TLDR
- Bally’s reported Q1 2026 net revenue of $755.72 million, up 28.3% year-over-year, powered by the Intralot acquisition and digital expansion in the UK and Spain.
- The company posted a net loss of $161.91 million, more than triple the prior year’s loss, largely due to a $63.4 million debt extinguishment charge and $145.8 million in non-operating hits.
- Bally’s opened a new $1.1 billion credit facility and completed a $700 million sale-leaseback to push major debt maturities from 2028 to 2031.
- The $1.7 billion Chicago casino hit a construction milestone with its steel topping out, and Bally’s secured a gaming license for its $4.0 billion Bronx project in New York.
- Intralot B2C revenue jumped 31% year-over-year to $239.9 million, though the legacy Intralot operation is still running at a net loss of $31.7 million.
Bally’s posted first quarter 2026 results that showed strong revenue growth alongside a widening net loss. The company reported net revenue of $755.72 million, a 28.3% increase compared to the $611.07 million it brought in during Q1 2025.
The revenue gains were driven largely by the Intralot acquisition, which Bally’s completed about seven months ago. Bally’s holds a 58% controlling interest in Intralot, which added global lottery networks and B2B technology channels to its business.
Intralot Powers Top-Line Growth While Bottom Line Struggles
Intralot’s B2C revenue climbed 31% year-over-year to $239.9 million. Strong player volumes in the UK outpaced local competitors. Online casino operations in the UK and Spain have become the company’s highest-volume digital hubs.
Top brands driving growth include Jackpotjoy in the UK and Botemania in Spain. These digital casinos are at the center of the revenue surge.

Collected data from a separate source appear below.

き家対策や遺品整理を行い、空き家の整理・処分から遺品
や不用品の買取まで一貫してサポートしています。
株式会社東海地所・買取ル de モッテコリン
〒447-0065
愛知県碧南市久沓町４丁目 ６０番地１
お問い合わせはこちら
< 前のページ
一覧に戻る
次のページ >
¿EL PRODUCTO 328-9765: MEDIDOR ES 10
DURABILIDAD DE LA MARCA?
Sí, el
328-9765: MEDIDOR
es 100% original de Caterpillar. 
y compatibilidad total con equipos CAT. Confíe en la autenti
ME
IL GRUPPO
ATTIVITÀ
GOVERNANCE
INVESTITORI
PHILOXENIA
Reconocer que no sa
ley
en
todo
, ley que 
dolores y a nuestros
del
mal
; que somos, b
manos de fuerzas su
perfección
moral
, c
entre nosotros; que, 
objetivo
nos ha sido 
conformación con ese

However, the legacy Intralot framework is operating at a net loss of $31.7 million. Bally’s also reported a $7.5 million negative adjustment when converting Intralot’s European accounting standards to US GAAP.
Despite the revenue growth, Bally’s posted a net loss of $161.91 million. That is more than triple the $51.02 million loss from the same quarter last year. Diluted EPS came in at negative $2.69, far worse than the negative $1.15 analysts had expected.

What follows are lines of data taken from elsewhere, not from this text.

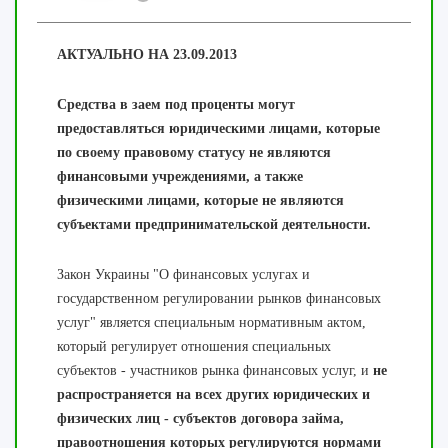
АКТУАЛЬНО НА 23.09.2013
Средства в заем под проценты могут
предоставляться юридическими лицами, которые
по своему правовому статусу не являются
финансовыми учреждениями, а также
физическими лицами, которые не являются
субъектами предпринимательской деятельности.
Закон Украины "О финансовых услугах и
государственном регулировании рынков финансовых
услуг" является специальным нормативным актом,
который регулирует отношения специальных
субъектов - участников рынка финансовых услуг, и
не
распространяется на всех других юридических и
физических лиц - субъектов договора займа,
правоотношения которых регулируются нормами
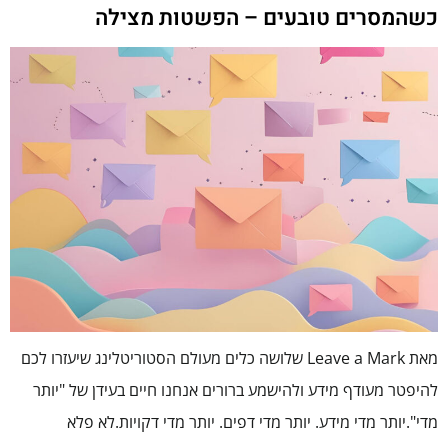
כשהמסרים טובעים – הפשטות מצילה
מאת Leave a Mark שלושה כלים מעולם הסטוריטלינג שיעזרו לכם
להיפטר מעודף מידע ולהישמע ברורים אנחנו חיים בעידן של "יותר
מדי".יותר מדי מידע. יותר מדי דפים. יותר מדי דקויות.לא פלא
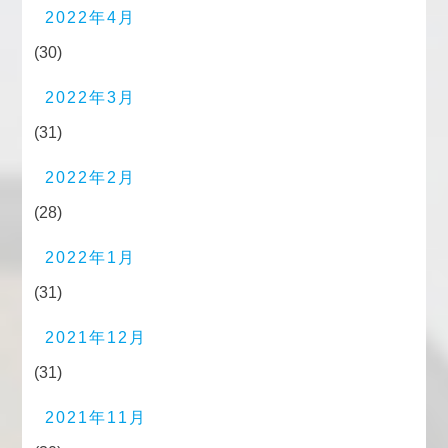
2022年4月
(30)
2022年3月
(31)
2022年2月
(28)
2022年1月
(31)
2021年12月
(31)
2021年11月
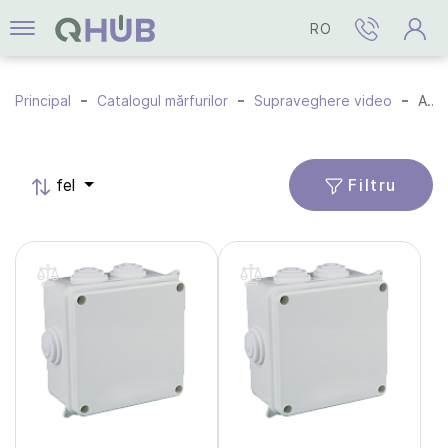
RO
Principal
Catalogul mărfurilor
Supraveghere video
Accesorii
Filtru
fel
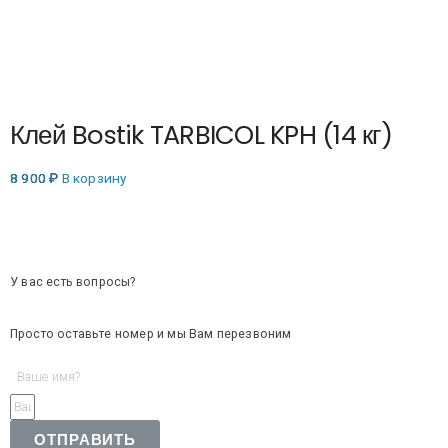
Клей Bostik TARBICOL KPH (14 кг)
8 900
₽
В корзину
У вас есть вопросы?
Просто оставьте номер и мы Вам перезвоним
ОТПРАВИТЬ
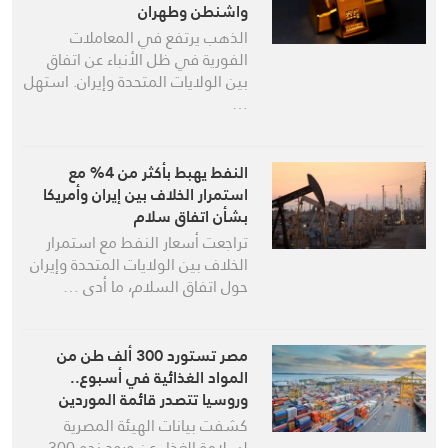
واشنطن وطهران
الذهب يرتفع في المعاملات
الفورية في ظل الأنباء عن اتفاق
بين الولايات المتحدة وإيران. استهل
…
النفط يهبط بأكثر من 4% مع
استمرار الخلاف بين إيران وأمريكا
بشأن اتفاق سلام
تراجعت أسعار النفط ‌مع استمرار
الخلاف بين الولايات المتحدة وإيران
حول اتفاق السلام، ما أدى …
مصر تستورد 300 ألف طن من
المواد الغذائية في أسبوع..
وروسيا تتصدر قائمة الموردين
كشفت بيانات الهيئة المصرية
لسلامة الغذاء عن ورود نحو 300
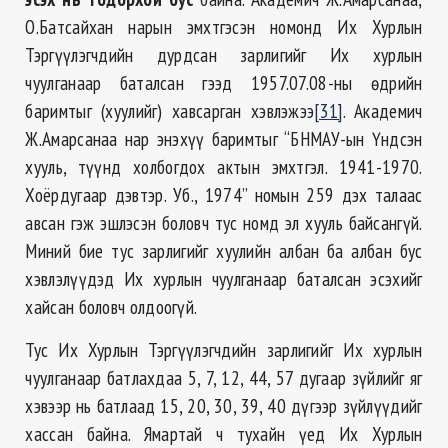
О.Батсайхан нарын эмхтгэсэн номонд Их Хурлын
Тэргүүлэгчдийн дурдсан зарлигийг Их хурлын
чуулганаар баталсан гээд 1957.07.08-ны өдрийн
баримтыг (хуулийг) хавсарган хэвлэжээ
[31]
. Академич
Ж.Амарсанаа нар энэхүү баримтыг “БНМАУ-ын Үндсэн
хууль, түүнд холбогдох актын эмхтгэл. 1941-1970.
Хоёрдугаар дэвтэр. Уб., 1974” номын 259 дэх талаас
авсан гэж эшлэсэн боловч тус номд эл хууль байсангүй.
Миний бие тус зарлигийг хуулийн албан ба албан бус
хэвлэлүүдэд Их хурлын чуулганаар баталсан эсэхийг
хайсан боловч олдоогүй.
Тус Их Хурлын Тэргүүлэгчдийн зарлигийг Их хурлын
чуулганаар батлахдаа 5, 7, 12, 44, 57 дугаар зүйлийг яг
хэвээр нь батлаад 15, 20, 30, 39, 40 дүгээр зүйлүүдийг
хассан байна. Ямартай ч тухайн үед Их Хурлын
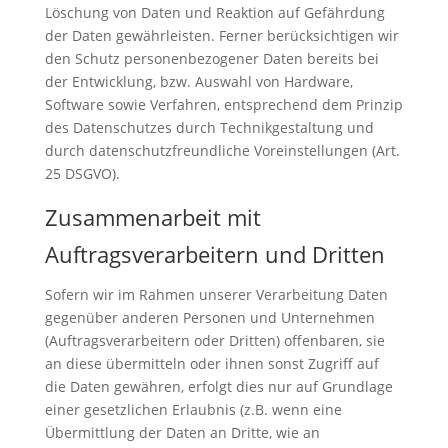
Löschung von Daten und Reaktion auf Gefährdung
der Daten gewährleisten. Ferner berücksichtigen wir
den Schutz personenbezogener Daten bereits bei
der Entwicklung, bzw. Auswahl von Hardware,
Software sowie Verfahren, entsprechend dem Prinzip
des Datenschutzes durch Technikgestaltung und
durch datenschutzfreundliche Voreinstellungen (Art.
25 DSGVO).
Zusammenarbeit mit
Auftragsverarbeitern und Dritten
Sofern wir im Rahmen unserer Verarbeitung Daten
gegenüber anderen Personen und Unternehmen
(Auftragsverarbeitern oder Dritten) offenbaren, sie
an diese übermitteln oder ihnen sonst Zugriff auf
die Daten gewähren, erfolgt dies nur auf Grundlage
einer gesetzlichen Erlaubnis (z.B. wenn eine
Übermittlung der Daten an Dritte, wie an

The loss was not driven by weak operations. It was caused by non-operating expenses tied to the company’s effort to clean up its balance sheet.
Bally’s took a $63.4 million charge on debt extinguishment as part of a refinancing push. The company also absorbed a $145.8 million non-operating hit, which included a $104.3 million negative fair value adjustment on investment assets.
Quarterly net interest expenses reached $109.9 million. The company carries $4.39 billion in long-term debt.
Refinancing and Major Casino Projects Shape the Road Ahead
To deal with near-term debt, Bally’s opened a new $1.1 billion credit facility due in 2031. It also completed a $700 million sale-leaseback of its Twin River Lincoln Casino Resort real estate.
Together, these moves wiped out an outstanding $1.47 billion term loan that was due in 2028. Bally’s now has $653.4 million in total liquidity and more breathing room on its debt timeline.
CEO Robeson Reeves said the company delivered solid results and is making progress on growing its global footprint and strengthening the balance sheet.
On the development side, Bally’s $1.7 billion Chicago casino celebrated its structural steel topping out in April. The finished property will include 3,400 slots and a 500-room luxury hotel tower.
In New York, Bally’s secured its gaming license for the Bally’s Bronx project. That $4.0 billion development required a $500 million license fee and a $115 million payment for golf course concessions during the quarter.
Adjusted EBITDA came in at $178.93 million, slightly below the $182.50 million analyst estimate. On a preliminary basis, adjusted EBITDA rose 16.7% year-over-year.
Bally’s was also recently selected as Rhode Island’s second online sportsbook operator. The company is in talks about acquiring Evoke.